Could the Phonecians have beat the Bantu to settle Southern Africa?

IOTL, the Bantu began migrating out of the Congo rain forests and into the southern savannas of Africa around 500 BC. This was basically concurrent with Hanno the Navigator exploring West Africa. Within roughly 1,000 years they settled roughly the limit their agricultural package would allow, leaving the Cape with hunter-gatherers and pastoralists until Europeans arrived.

I know there have been threads about the possibilities of a Phonecian South Africa before. What I wondered was more the following. Assuming the Phonecians decide to settle the Cape, could their population expand fast enough to not only thrive in the immediate region, but to beat the Bantu towards settling parts of Southern Africa which historically they had little trouble with?

I'm most curious about the ability of a Mediterranean crop package to adjust easily to the climate in say Natal, or Transvaal.

Any thoughts?
 
Seem a bit strange to have the phoenicians settle that far south when there are so many lands, both in Africa and Europe, much closer. More importantly the phoenicians weren't conquered by the Persians around that time? so no possibility of massive settlements anywhere.
 
But why would they? Venturing much beyond the Mediterranean was already a difficult feat at the time, much less settling any lands. Getting all the way to the Cape and colonizing would be absurd.
 
What is there in South Africa that the Phoenicians would want badly enough to set up colonies? There had to be a reason for a settlement -- diamonds, perhaps?
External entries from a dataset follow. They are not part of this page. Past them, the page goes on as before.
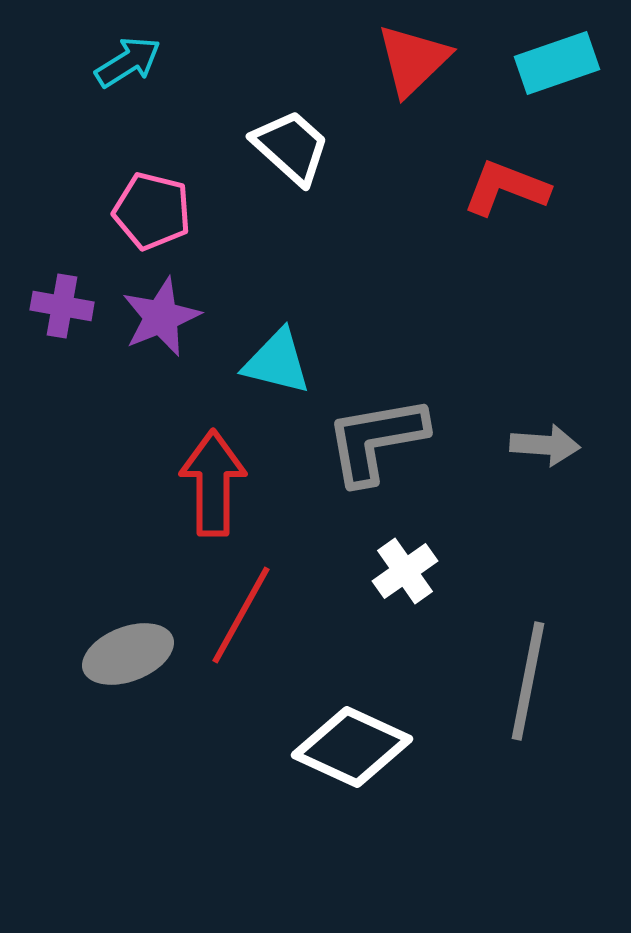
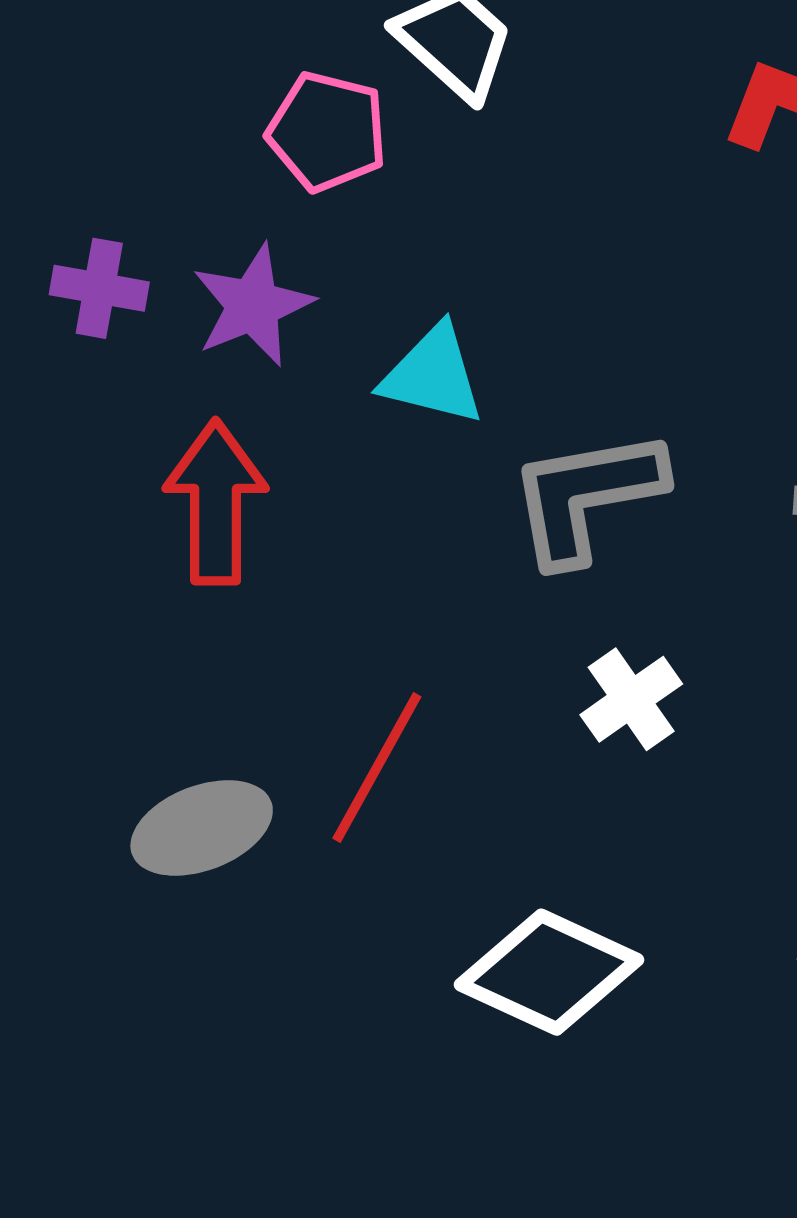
pink pentagon: (152, 211) -> (327, 132), moved
red arrow: (213, 483) -> (216, 502), moved

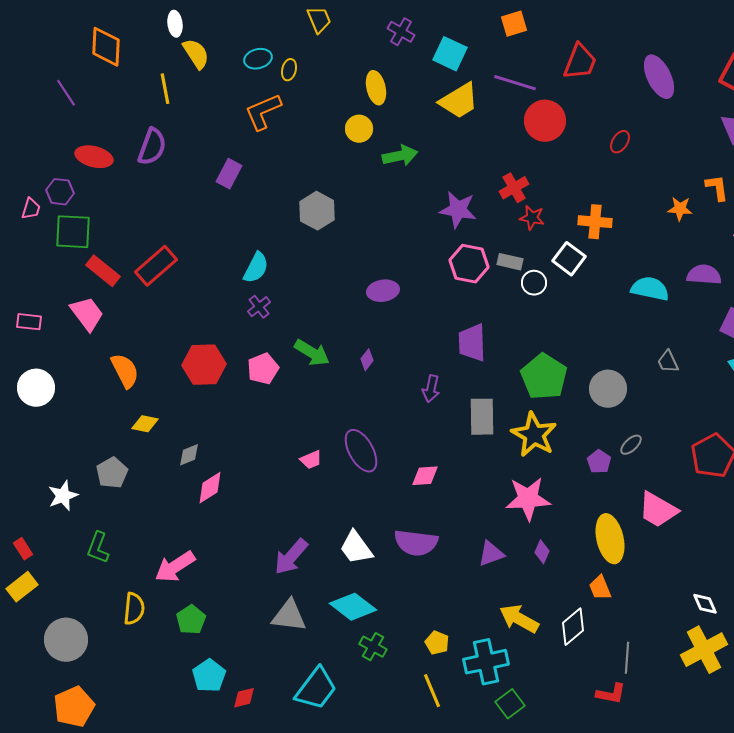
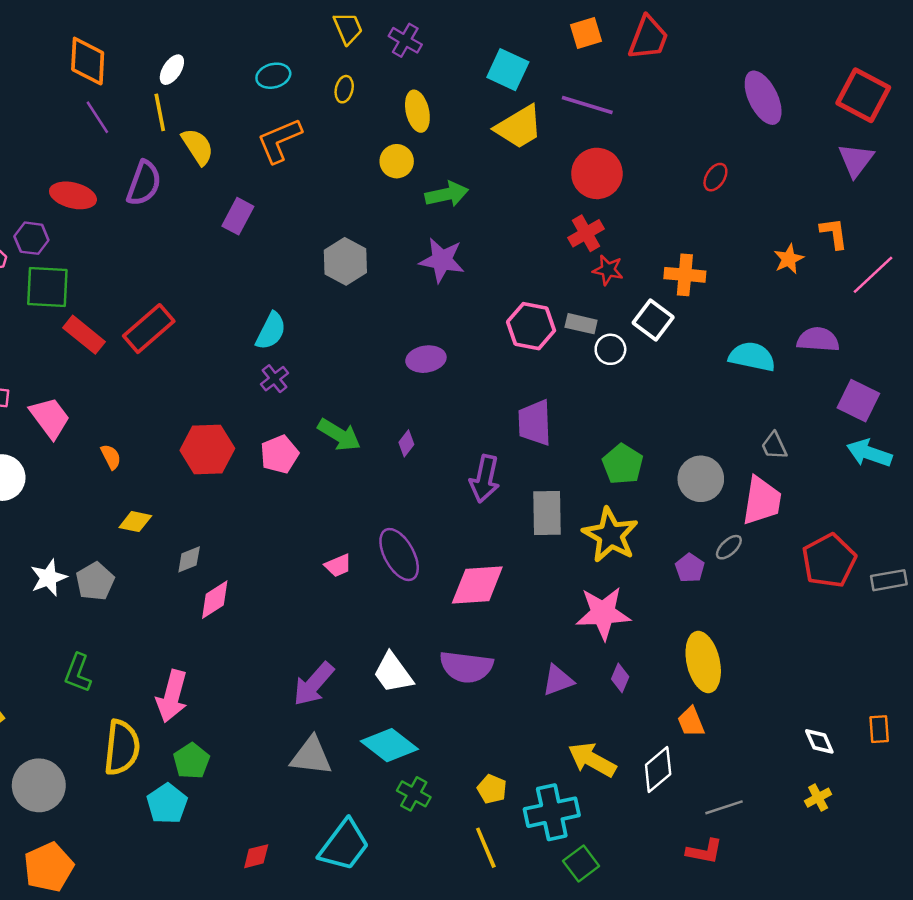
white ellipse: (175, 24) -> (172, 70), moved, turned 40
purple cross: (401, 32) -> (405, 40), moved
yellow semicircle: (196, 54) -> (198, 147), moved
red trapezoid: (580, 62) -> (648, 38), moved
yellow ellipse: (289, 70) -> (344, 89), moved
purple line: (66, 93) -> (97, 117), moved
red circle: (545, 121) -> (597, 173), moved
orange star: (680, 209) -> (789, 259), turned -30
purple star: (458, 210) -> (442, 260), moved
pink trapezoid: (87, 314) -> (50, 418), moved
orange semicircle: (125, 371) -> (111, 457), size x0.6
green pentagon: (544, 377) -> (623, 464), size x0.7
purple arrow: (431, 389) -> (485, 479), size x1.4
pink diamond: (425, 476) -> (477, 585), size x1.6
white star: (63, 496) -> (49, 578), moved
pink trapezoid: (658, 510) -> (762, 501), moved, turned -111
pink arrow: (175, 567) -> (172, 696), turned -42
yellow semicircle: (134, 609) -> (122, 747), size x1.4
yellow cross: (704, 650) -> (818, 798), size x0.5
gray line: (627, 658) -> (724, 807), turned 68
cyan pentagon: (209, 676) -> (167, 804), moved

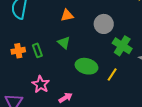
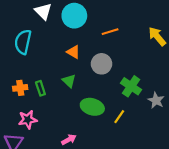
orange triangle: (67, 15) -> (73, 52), turned 40
gray circle: (104, 24) -> (102, 64), moved
pink star: (41, 84) -> (28, 120), moved, turned 30

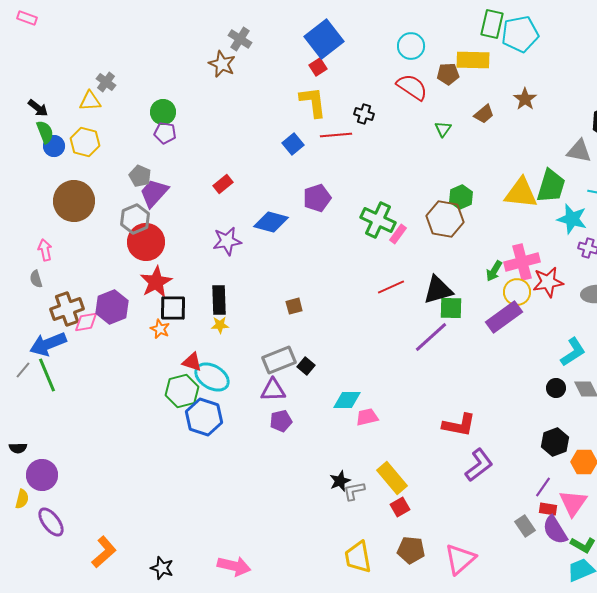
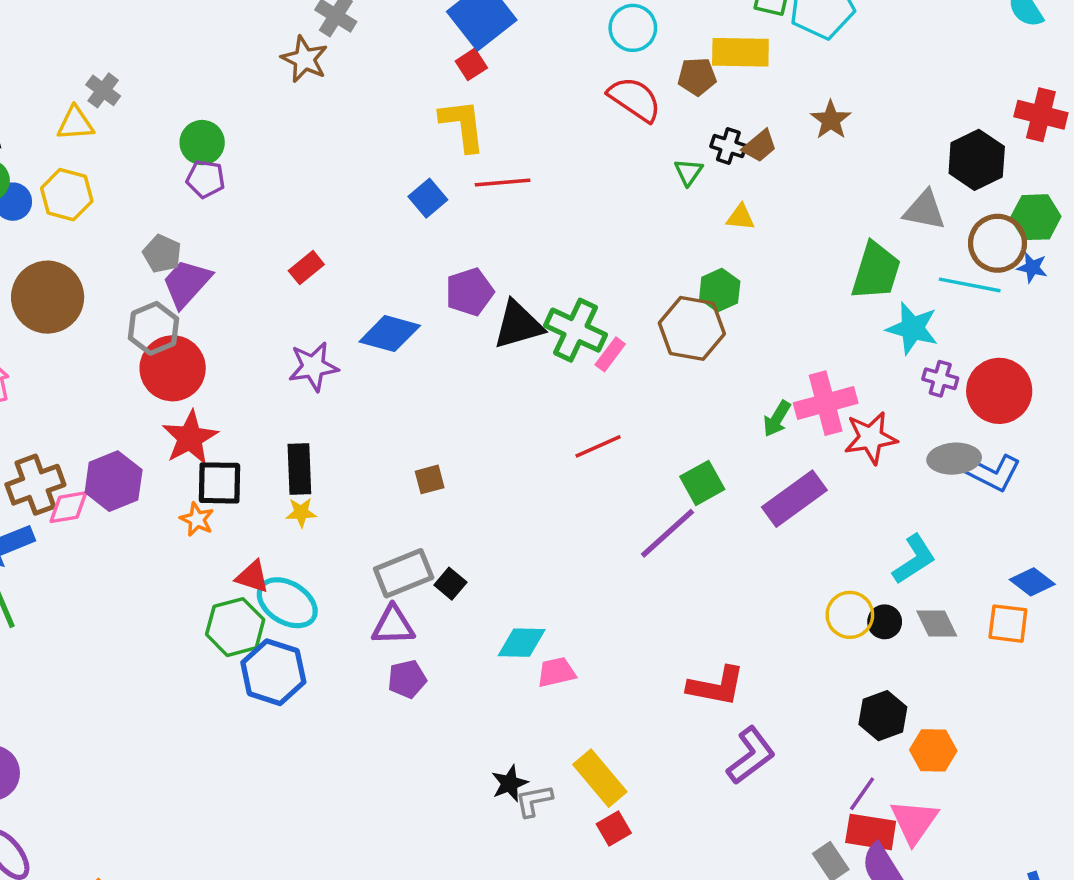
black cross: (364, 114) -> (728, 146), moved
yellow triangle: (521, 193) -> (740, 217), moved, size x0.5
black triangle: (438, 290) -> (518, 325), moved
yellow circle: (517, 292) -> (850, 615), moved
green square: (451, 308) -> (702, 483), turned -30
red rectangle: (548, 509) -> (871, 832), size x1.6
If Phoenicians do settle there, it opens up all of the eastern African coastline to exploration and trade.
 
Very unlikely. The Phoenicians did send an expedition along the coast off West Africa in the early 6th century, which may reached as far as Guinea or even Cameroon. However, the problem is this: the Phoenicians were primarily a trade-based civilization, and there simply was nothing to trade yet in the south as the classical civilizations in sub-saharan Africa didn't emerge until centuries later. It's more likely that, say, if Carthage emerges victorious from the Punic Wars (or a similar POD that wipes out Rome), that the Carthaginians would have expanded northwards and established colonies in Gallaecia, Aremorica, the British Isles and perhaps even reaching as far as the Baltic Sea.
 
It's more likely that, say, if Carthage emerges victorious from the Punic Wars (or a similar POD that wipes out Rome), that the Carthaginians would have expanded northwards and established colonies in Gallaecia, Aremorica, the British Isles and perhaps even reaching as far as the Baltic Sea.

your idea, not mine ;)
 
Yes, I knew the logistics were weird and bordering on ASB. But Southern Africa was all-but-empty (aside from some hunter-gathering populations) during this period, and no one but the Phonecians are the only extra-African population that during this period could have conceivably reached the region.

It just would have been interesting to imagine a world with minimal butterflies, where Europeans start journeying down the African coast, and find as they travel far enough south people get lighter and lighter - until they reach a nest of kingdoms where people look much more like they belong in North Africa.